What the task asks → Each line from the one containing "Binário max." to the end of the records below should be restated word for word; please leave out all other lines.

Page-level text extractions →
::::

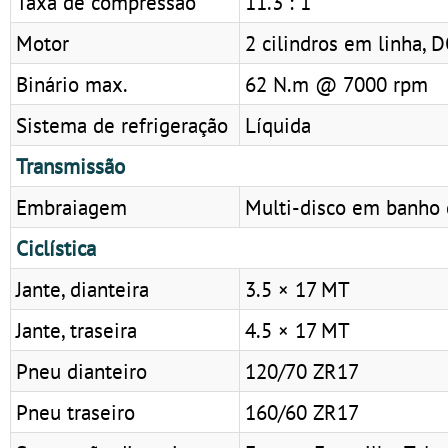
Taxa de compressão
11.3 : 1
Motor
2 cilindros em linha, D
Binário max.
62 N.m @ 7000 rpm
Sistema de refrigeração
Líquida
Transmissão
Embraiagem
Multi-disco em banho 
Ciclística
Jante, dianteira
3.5 × 17 MT
Jante, traseira
4.5 × 17 MT
Pneu dianteiro
120/70 ZR17
Pneu traseiro
160/60 ZR17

::::

Response below →
Binário max.
62 N.m @ 7000 rpm
Sistema de refrigeração
Líquida
Transmissão
Embraiagem
Multi-disco em banho 
Ciclística
Jante, dianteira
3.5 × 17 MT
Jante, traseira
4.5 × 17 MT
Pneu dianteiro
120/70 ZR17
Pneu traseiro
160/60 ZR17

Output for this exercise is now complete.